‘Saturn as Captured from a Backyard Telescope’
Claim
Reporting
On May 28 2022, a Facebook user shared an image captioned, “Saturn as seen from a backyard telescope” to the large public group “Physics and Astronomy.”
Commenters on the post seemed to believe the sharer captured the image personally, responding:
“What wonderful detail you were able to pick up. First time I saw Saturn in my telescope was breathtaking as well even though my image wasn’t as beautiful as yours”
“Doesn’t take a very flash telescope to see Saturn with your own eye, and the first time you do, well words can’t describe it. Nice picture.”
“What telescope , this is a fantastic image”
In response to the third comment, the sharer explained they hadn’t taken the photograph themselves:
“I haven’t clicked this photo sir..I found it on the internet and shared here..”
An initial reverse image search was unproductive. TinEye.com returned the following error message:
Whoops, we are sorry.
Your image is too simple to find matches. TinEye requires a basic level of visual detail to successfully identify matches. Please upload a more detailed image.

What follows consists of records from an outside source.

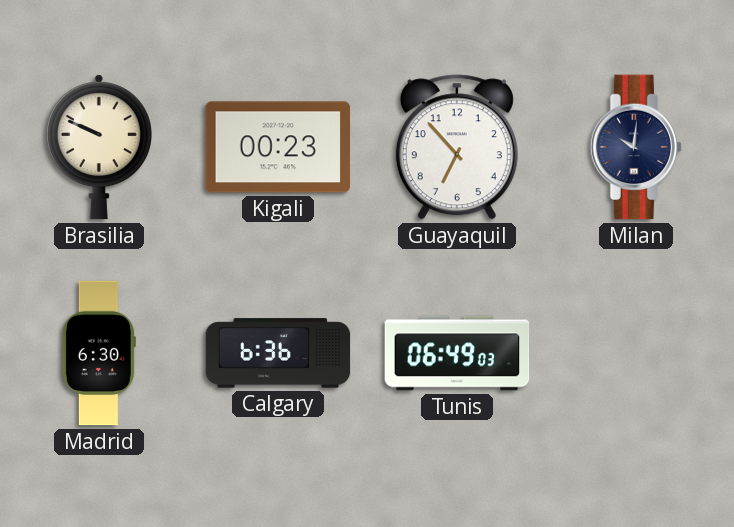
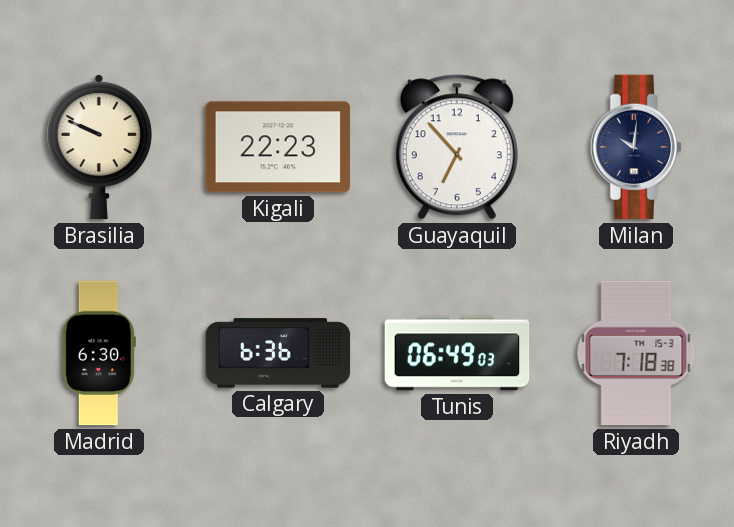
Kigali: 00:23 -> 22:23
Riyadh: none -> 7:18
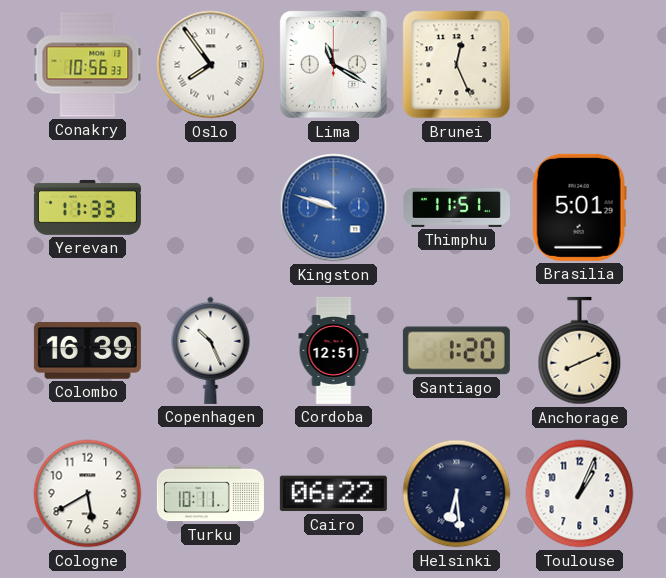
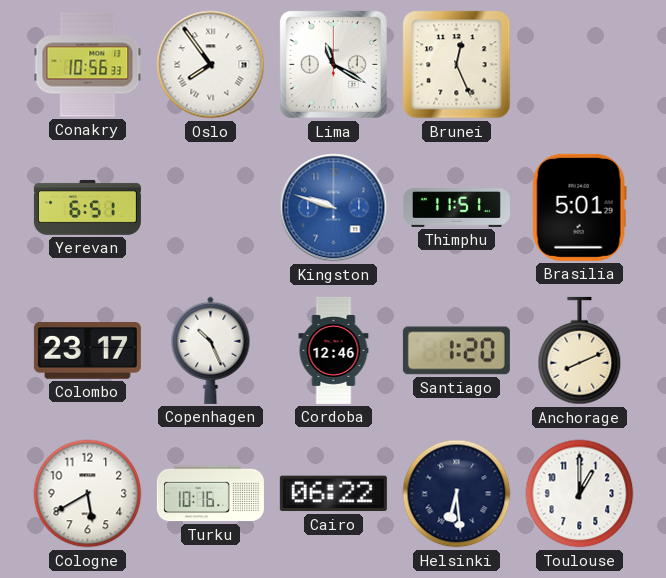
Yerevan: 11:33 -> 6:51
Colombo: 16:39 -> 23:17
Cordoba: 12:51 -> 12:46
Turku: 10:11 -> 10:16
Toulouse: 1:04 -> 1:00
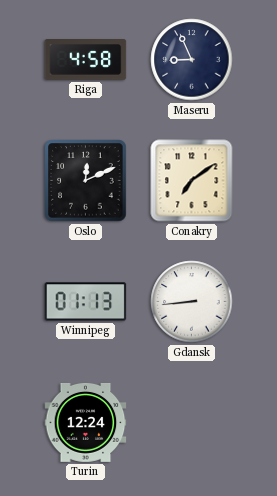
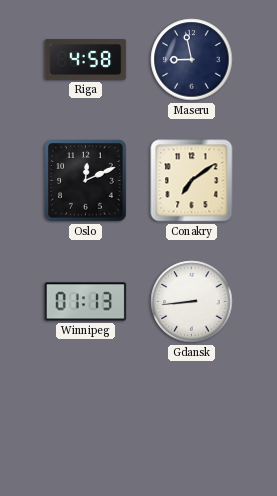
Maseru: 8:56 -> 8:58
Turin: 12:24 -> none
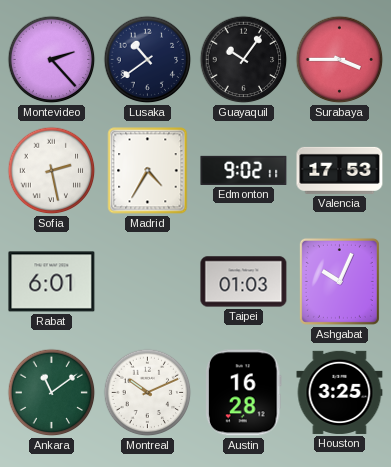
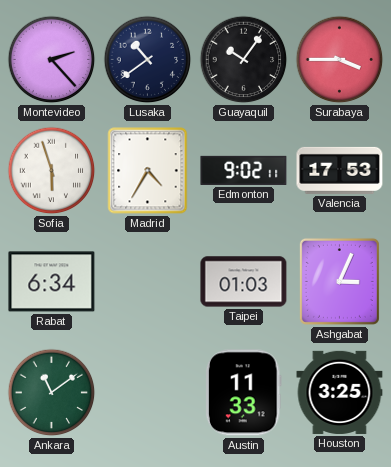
Sofia: 2:28 -> 5:57
Rabat: 6:01 -> 6:34
Ashgabat: 10:04 -> 3:04
Montreal: 10:11 -> none
Austin: 16:28 -> 11:33
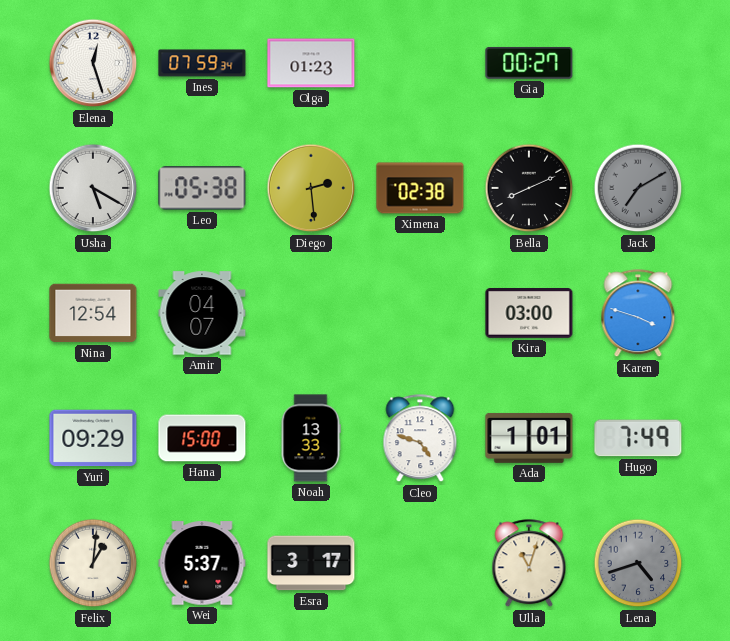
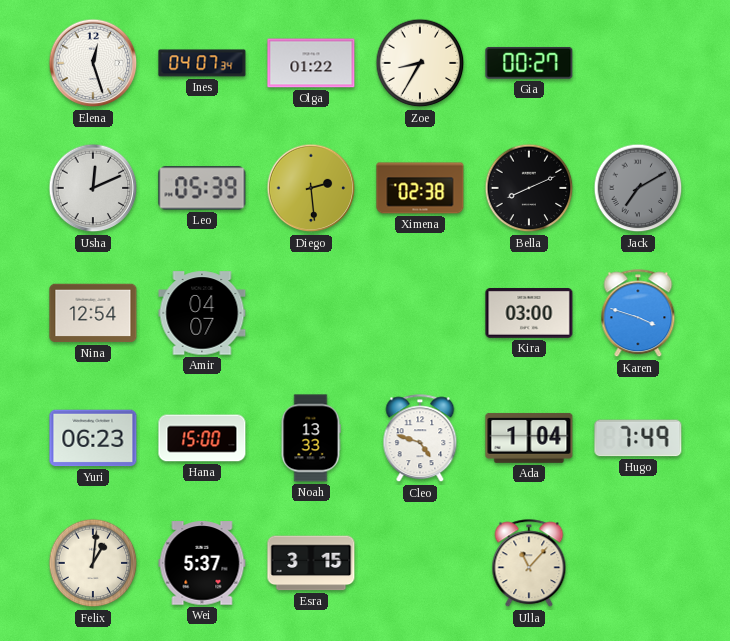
Ines: 07:59 -> 04:07
Olga: 01:23 -> 01:22
Zoe: none -> 8:35
Usha: 5:20 -> 12:11
Leo: 05:38 -> 05:39
Yuri: 09:29 -> 06:23
Ada: 1:01 -> 1:04
Esra: 3:17 -> 3:15
Ulla: 11:03 -> 11:07
Lena: 4:42 -> none
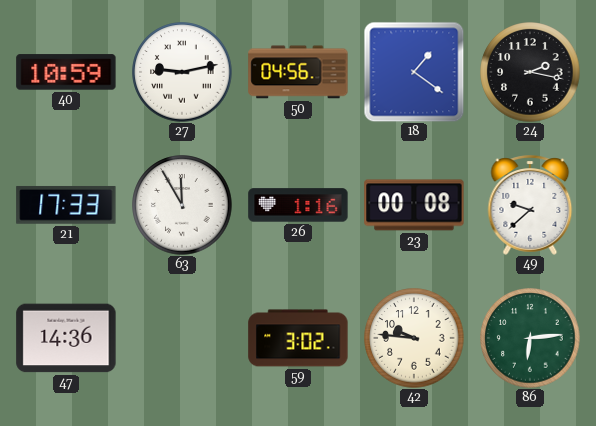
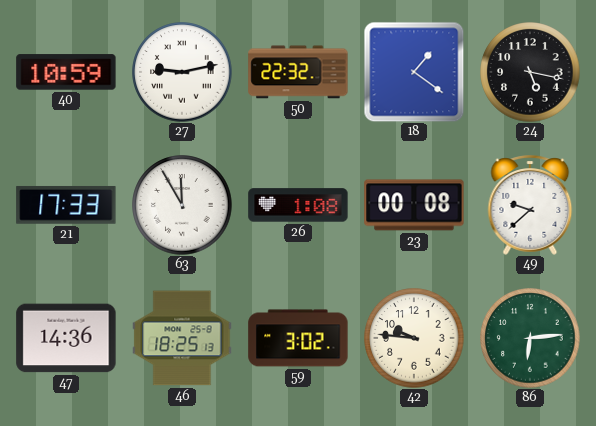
50: 04:56 -> 22:32
24: 2:17 -> 5:17
26: 1:16 -> 1:08
46: none -> 18:25
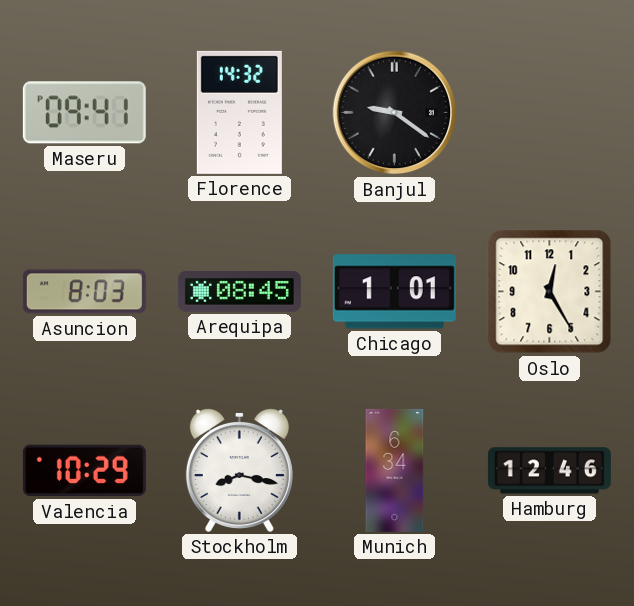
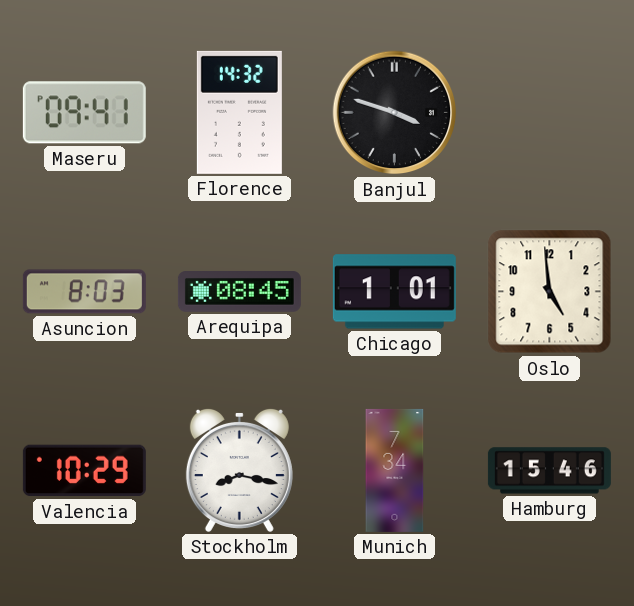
Banjul: 9:21 -> 3:48
Oslo: 12:25 -> 4:59
Munich: 6:34 -> 7:34
Hamburg: 12:46 -> 15:46
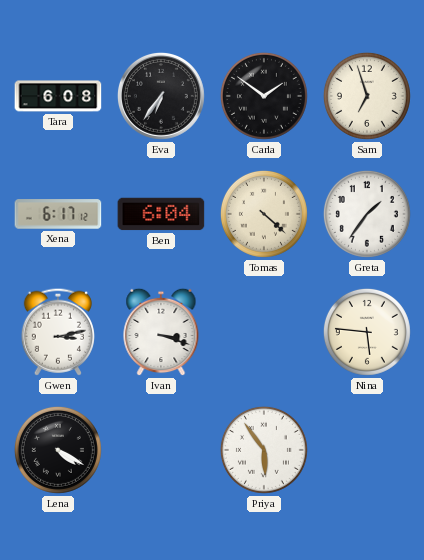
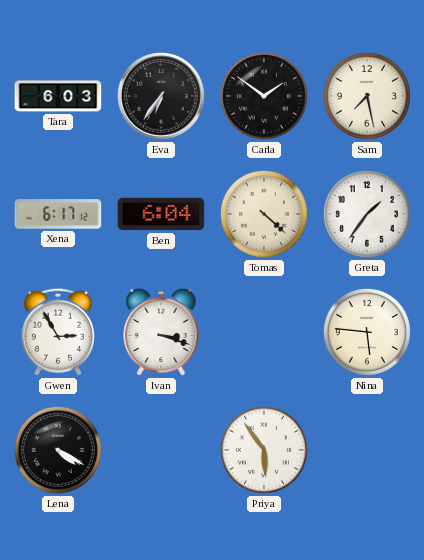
Tara: 6:08 -> 6:03
Sam: 6:57 -> 7:28
Gwen: 3:13 -> 2:55
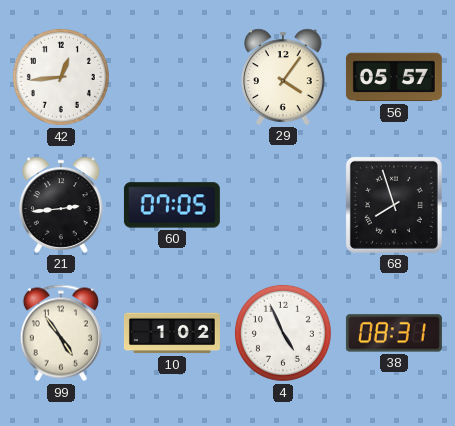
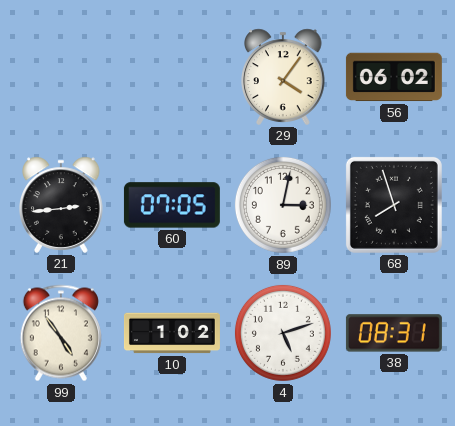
42: 12:44 -> none
56: 05:57 -> 06:02
89: none -> 3:02
4: 4:56 -> 5:12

Google Lens didn’t return many results, primarily links to Twitter timelines — not tweets. One match was a May 8 2022 post by the page Astro Universo, with a caption translated to English from Spanish:
Saturn photographed from Earth through a telescope
Two of the matches linked to separate May 1 2022 posts by Tumblr users. Neither post described the image in any fashion:
On May 14 2022, a Twitter account tweeted the image, attributing it to photographer Daniel Borja:
La belleza del planeta #Saturno, captura por el fotógrafo Daniel Borja. ✨🌌😍 #Space 🚀 pic.twitter.com/dnCXxtXb3v
— MúsicaY (@MusicaY) May 14, 2022
A search for “Daniel Borja” and “Saturn” led to a Reddit profile for u/DanBorja. On April 30 2022, that account shared the image to r/interestingasfuck (after which it landed on r/all).
That post was titled “Saturn through my 6″ telescope,” and the image matched the one in the popular Facebook post:
In comments, u/danborja linked to his Instagram account. Alongside other space images, the Saturn one was featured and captured:
Equipment:
🔭Celestron Nexstar 6SE
📷 ZWO ASI290MC
TeleVue Barlow 2x
Optolong UV/IR Cut filter
In the Reddit thread, u/danborja reiterated the equipment used, adding a bit more context about the image’s processing:
Processing:
Stacked in Autostakkert
Sharpened in Registax
Added background stars from the Flaming Star Nebula, taken at 250mm
Added glow in Photohsop [sic]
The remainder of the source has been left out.